Since forests are home of millions of indigenous peoples, it is usually them who face the intruders which, in the name of "development" and generally with the explicit or implicit support of the authorities, try to take over their land and resources. After the clearcut of the forest, monoculture tree plantations are often established. This is also the case in Papua New Guinea.

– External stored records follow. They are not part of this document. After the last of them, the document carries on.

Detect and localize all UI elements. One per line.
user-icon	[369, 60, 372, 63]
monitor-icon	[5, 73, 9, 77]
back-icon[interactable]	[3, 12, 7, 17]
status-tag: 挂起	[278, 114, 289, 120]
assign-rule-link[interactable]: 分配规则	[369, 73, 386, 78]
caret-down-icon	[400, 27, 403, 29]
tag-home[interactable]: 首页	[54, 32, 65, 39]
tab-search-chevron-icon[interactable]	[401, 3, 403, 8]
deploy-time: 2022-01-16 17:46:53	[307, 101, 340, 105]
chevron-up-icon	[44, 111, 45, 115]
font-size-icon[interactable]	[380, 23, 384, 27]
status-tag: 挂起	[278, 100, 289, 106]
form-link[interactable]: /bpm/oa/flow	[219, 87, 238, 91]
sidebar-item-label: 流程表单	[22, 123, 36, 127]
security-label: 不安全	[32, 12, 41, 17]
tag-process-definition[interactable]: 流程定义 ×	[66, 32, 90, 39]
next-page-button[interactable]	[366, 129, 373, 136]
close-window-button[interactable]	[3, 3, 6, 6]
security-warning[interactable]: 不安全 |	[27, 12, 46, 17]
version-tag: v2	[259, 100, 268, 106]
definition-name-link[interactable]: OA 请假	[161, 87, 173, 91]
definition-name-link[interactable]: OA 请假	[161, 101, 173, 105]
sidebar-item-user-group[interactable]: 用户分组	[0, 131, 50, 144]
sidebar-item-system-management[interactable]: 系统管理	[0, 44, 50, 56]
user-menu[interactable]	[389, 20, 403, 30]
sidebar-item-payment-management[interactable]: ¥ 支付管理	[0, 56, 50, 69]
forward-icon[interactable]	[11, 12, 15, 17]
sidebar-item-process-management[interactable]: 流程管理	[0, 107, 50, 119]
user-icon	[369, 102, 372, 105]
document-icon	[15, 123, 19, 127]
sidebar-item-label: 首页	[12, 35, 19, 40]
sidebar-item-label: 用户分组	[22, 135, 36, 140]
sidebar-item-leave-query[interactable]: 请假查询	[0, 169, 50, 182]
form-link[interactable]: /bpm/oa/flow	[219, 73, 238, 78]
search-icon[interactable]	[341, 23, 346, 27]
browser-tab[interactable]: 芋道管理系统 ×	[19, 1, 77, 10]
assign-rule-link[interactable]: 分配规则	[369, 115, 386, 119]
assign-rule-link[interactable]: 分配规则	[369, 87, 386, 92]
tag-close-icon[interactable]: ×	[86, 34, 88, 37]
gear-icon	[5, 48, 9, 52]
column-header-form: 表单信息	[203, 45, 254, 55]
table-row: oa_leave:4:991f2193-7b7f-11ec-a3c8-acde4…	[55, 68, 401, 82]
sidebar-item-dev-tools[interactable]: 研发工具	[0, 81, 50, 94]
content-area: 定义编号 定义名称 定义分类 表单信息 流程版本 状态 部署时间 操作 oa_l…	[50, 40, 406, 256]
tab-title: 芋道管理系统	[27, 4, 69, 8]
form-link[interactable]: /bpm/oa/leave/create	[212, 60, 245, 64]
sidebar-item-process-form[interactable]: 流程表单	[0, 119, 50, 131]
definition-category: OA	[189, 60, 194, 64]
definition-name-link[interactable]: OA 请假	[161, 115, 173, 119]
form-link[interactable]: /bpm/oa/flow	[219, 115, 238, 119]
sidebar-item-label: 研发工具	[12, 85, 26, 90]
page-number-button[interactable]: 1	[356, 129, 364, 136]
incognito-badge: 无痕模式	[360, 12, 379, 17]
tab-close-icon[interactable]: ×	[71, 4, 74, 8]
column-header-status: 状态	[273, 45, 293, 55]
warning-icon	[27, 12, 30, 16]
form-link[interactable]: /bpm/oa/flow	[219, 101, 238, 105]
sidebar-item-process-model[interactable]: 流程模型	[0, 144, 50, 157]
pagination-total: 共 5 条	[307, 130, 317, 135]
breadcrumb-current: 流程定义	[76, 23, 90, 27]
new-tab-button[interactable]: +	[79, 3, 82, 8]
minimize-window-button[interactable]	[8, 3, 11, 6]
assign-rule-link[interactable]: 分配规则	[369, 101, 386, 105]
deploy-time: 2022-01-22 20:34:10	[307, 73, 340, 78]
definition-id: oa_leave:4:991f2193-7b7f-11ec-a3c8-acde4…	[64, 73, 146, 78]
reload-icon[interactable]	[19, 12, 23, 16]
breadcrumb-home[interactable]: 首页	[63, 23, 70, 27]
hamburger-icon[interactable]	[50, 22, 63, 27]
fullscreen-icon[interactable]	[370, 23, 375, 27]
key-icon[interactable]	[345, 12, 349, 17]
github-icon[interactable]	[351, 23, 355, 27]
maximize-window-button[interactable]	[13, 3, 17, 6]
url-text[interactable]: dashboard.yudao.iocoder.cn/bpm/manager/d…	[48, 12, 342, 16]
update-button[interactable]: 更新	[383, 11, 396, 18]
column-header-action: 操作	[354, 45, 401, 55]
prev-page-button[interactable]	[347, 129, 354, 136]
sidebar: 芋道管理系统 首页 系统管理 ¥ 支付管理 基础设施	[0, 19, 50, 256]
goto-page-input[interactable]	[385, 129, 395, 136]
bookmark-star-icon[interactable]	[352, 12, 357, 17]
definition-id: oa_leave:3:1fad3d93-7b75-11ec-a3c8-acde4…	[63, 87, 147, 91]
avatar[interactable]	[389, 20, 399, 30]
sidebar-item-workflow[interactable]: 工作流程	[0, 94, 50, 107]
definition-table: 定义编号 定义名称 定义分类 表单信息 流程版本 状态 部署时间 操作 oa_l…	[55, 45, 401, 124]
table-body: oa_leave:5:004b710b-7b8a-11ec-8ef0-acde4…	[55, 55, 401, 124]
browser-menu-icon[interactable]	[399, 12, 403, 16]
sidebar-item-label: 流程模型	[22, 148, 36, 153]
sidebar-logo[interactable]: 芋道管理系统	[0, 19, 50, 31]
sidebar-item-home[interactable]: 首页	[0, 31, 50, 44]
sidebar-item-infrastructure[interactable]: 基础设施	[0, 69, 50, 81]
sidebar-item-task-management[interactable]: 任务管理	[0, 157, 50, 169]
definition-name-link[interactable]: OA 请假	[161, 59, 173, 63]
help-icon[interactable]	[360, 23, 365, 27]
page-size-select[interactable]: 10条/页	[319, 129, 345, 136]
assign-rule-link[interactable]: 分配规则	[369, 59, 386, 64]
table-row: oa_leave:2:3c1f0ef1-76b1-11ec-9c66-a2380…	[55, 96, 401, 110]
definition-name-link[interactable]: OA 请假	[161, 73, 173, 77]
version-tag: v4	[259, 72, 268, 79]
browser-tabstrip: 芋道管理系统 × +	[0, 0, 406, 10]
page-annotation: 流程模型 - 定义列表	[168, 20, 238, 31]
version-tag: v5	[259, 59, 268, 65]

The Maisin indigenous people are now fighting for a rainforest located inland from the coast of a Pacific Ocean island in the eastern region of the Papua New Guinean archipelago. The Maisin have traditionally cleared patches of forest for their crops and hunted wild animals to get their protein supply within the forest canopy. From the forests they also obtain building materials, medicines, and fresh water. "The forest is our livelihood. It's also our inheritance that our Maisin landowner forefathers have passed on to us," says John Wesley Vaso, a Maisin landowner. Their opponent is a big Malaysian company which claims having a valid lease and permits to clearcut the forest in the area, and immediately after establish an oil palm plantation. The company says that the new activity will mean the creation of many jobs for both logging activities and the planting and maintenance of the oil palm crop.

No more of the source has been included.